Over many months of planning the budget request, DOD officials sought to produce the most appropriate package of adjustments in compensation and benefits, Winnefeld said.
“The chiefs and senior enlisted advisors of the services were fully involved and fully consulted,” he noted. And he emphasized that the budget request does not call for a pay cut for service members -- it includes a 1 percent pay raise for most service members, while freezing pay at current levels for general and flag officers.
“Nobody’s pay is going to decrease under this plan, and we are not forcing commissaries to close,” he said.
The budget request does include a steep reduction in subsidies for commissaries, though overseas stores and those in remote locations that don’t offer discount grocery shopping in the local area will continue to be subsidized. Just as military exchanges do, other commissaries would have to operate without the subsidy.
Potential changes to the retirement system loom, Winnefeld reported, but Hagel and other defense officials repeatedly have emphasized that the budget request makes no recommendations on that front. A congressionally appointed panel is examining the system and will submit its report later this year. The Defense Department’s position is that any changes adopted from the panel’s report should apply only to people who join the military once the changes take effect.
“Some might claim that any adjustment in the trajectory of compensation growth, even one that accounts for budget or market changes, is a violation of a promise –- something gained that can now not be changed,” the vice chairman said. But the nation and its service members need a modern and ready force, he added.
“The most important way we keep faith with … the men and women who volunteer to defend our nation is to only send them into combat with the best possible training and equipment, and to take care of them when they come home,” he said.
Overall, Winnefeld said, military compensation accounts for 10 percent of the savings in the proposed budget.
“These savings are gradual, they’re measured and they’re fair,” he said. “The remaining 90 percent of the savings that we’re finding comes out of the other two-thirds of our budget, which pays for modernization and readiness, as well as end-strength costs.”
The budget request enables the Defense Department to execute the president’s strategic guidance, defend the homeland, conduct sustained counterterrorism operations and deter aggression in multiple regions, the vice chairman said. And while a smaller force will mean less deterrent presence and a smaller margin for error in combat, he added, much of the risk will be mitigated by the two principal U.S. advantages: the all-volunteer force and the nation’s ability to innovate across every discipline.
The budget request provides for $115 billion above the sequestration spending level in fiscal 2015, but unless Congress acts to stop it, sequestration will return in fiscal 2016. “Our submission adheres to the Bipartisan Budget Act, providing the programs we believe would allow us to continue executing our strategy, as well as what it would look like under sequester,” Winnefeld said.

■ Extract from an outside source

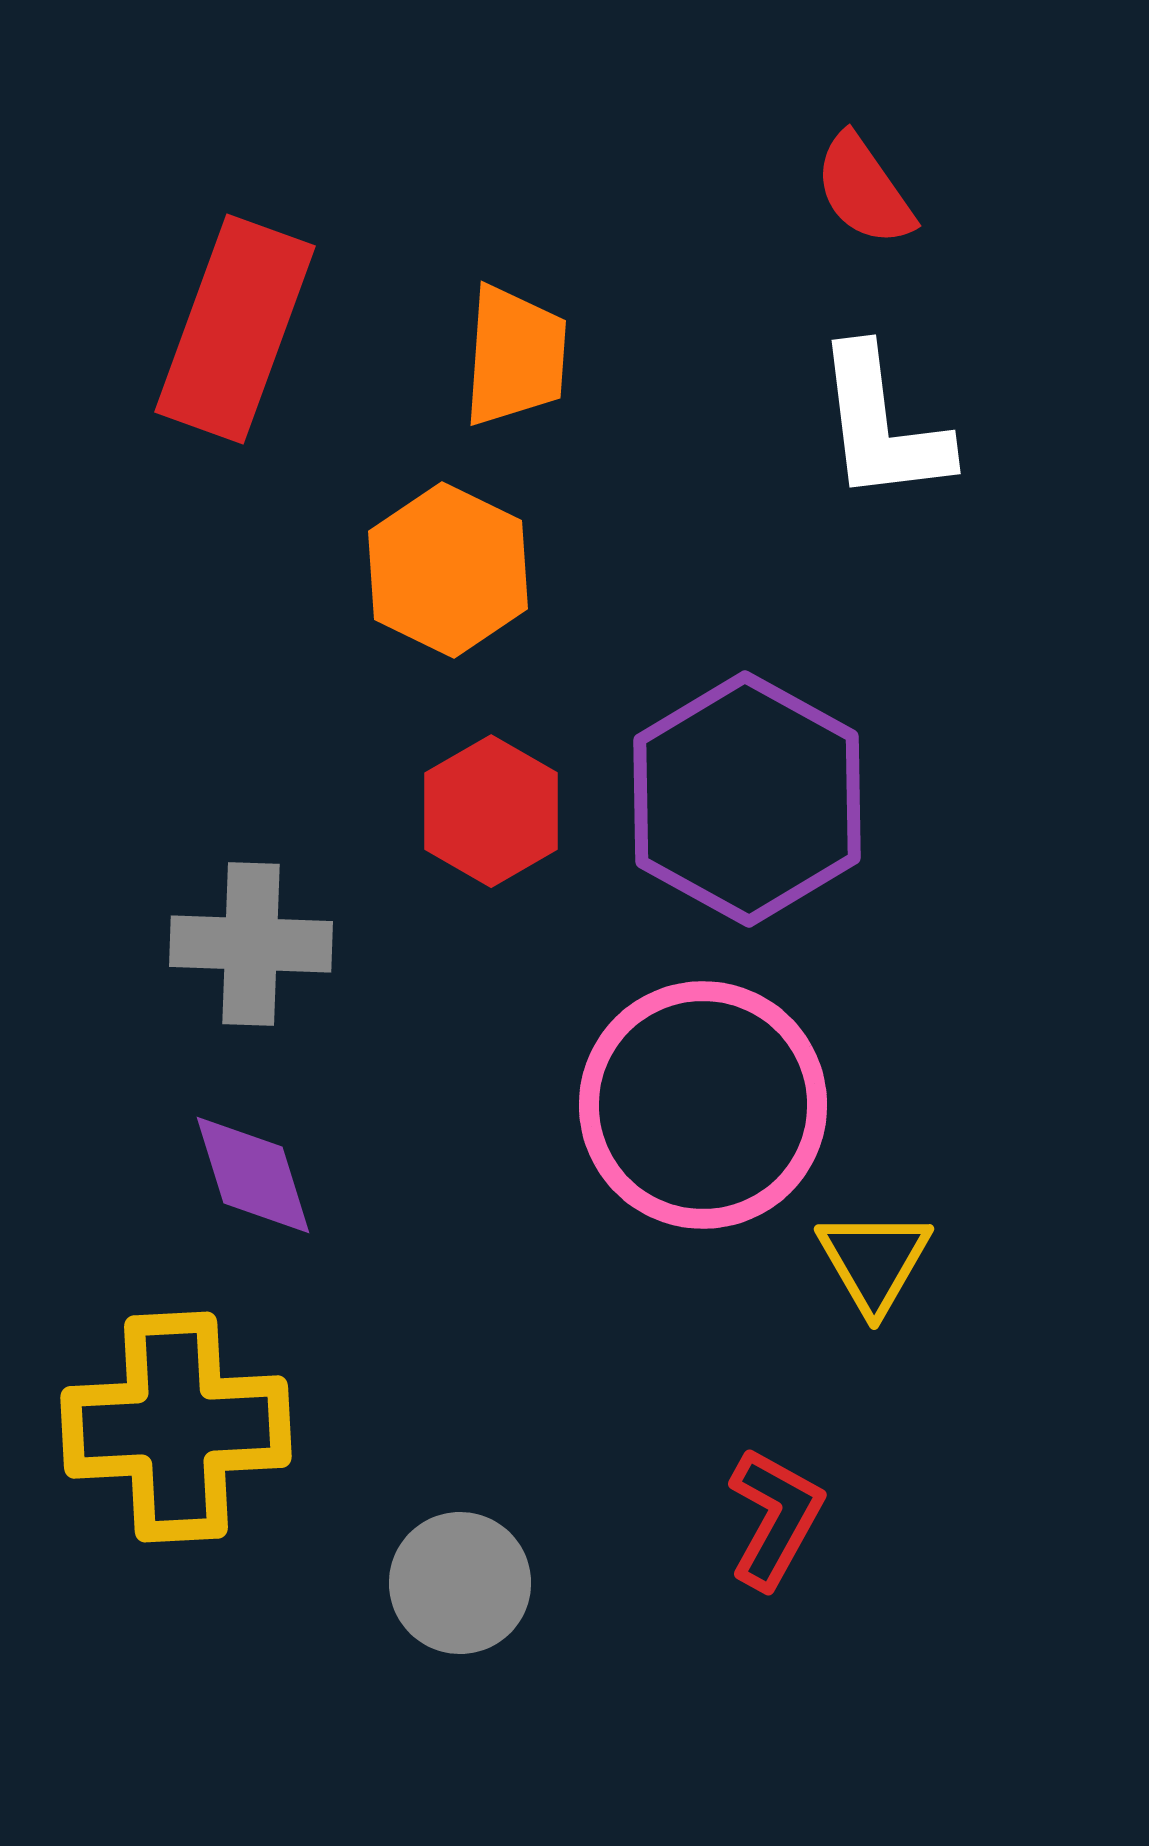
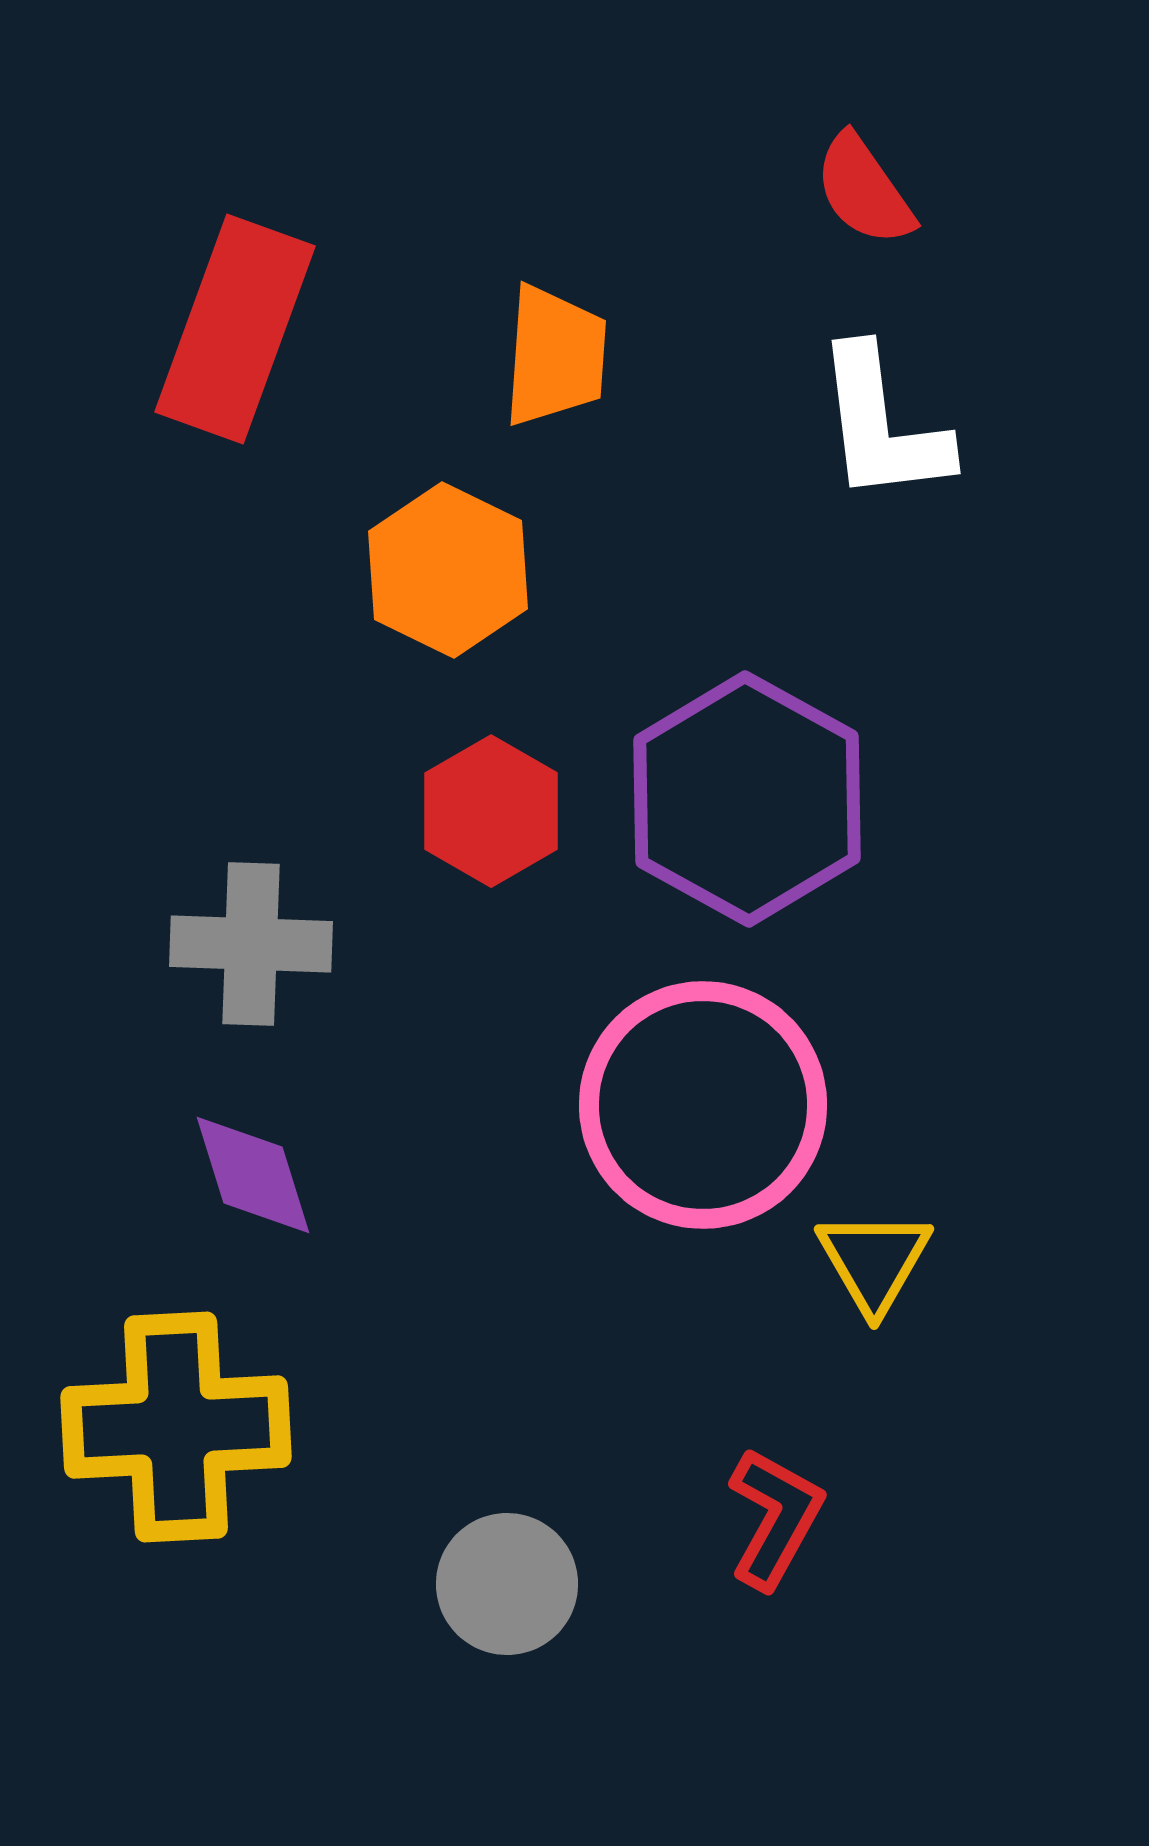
orange trapezoid: moved 40 px right
gray circle: moved 47 px right, 1 px down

The vice chairman acknowledged that because the choices often were difficult in formulating the budget request, turmoil probably lies ahead as the final budget takes form. “Let’s face it -- it’s hard to cut this kind of money out of any budget and expect people to cheer you on,” he said. But he emphasized that the proposal allows the military to continue fulfilling its mission.
“We believe this budget, challenging and difficult as it will be to pass and execute, will allow us to maintain the most powerful military in the world, to protect the American people, and to continue standing by our allies and our friends around the world,” he said.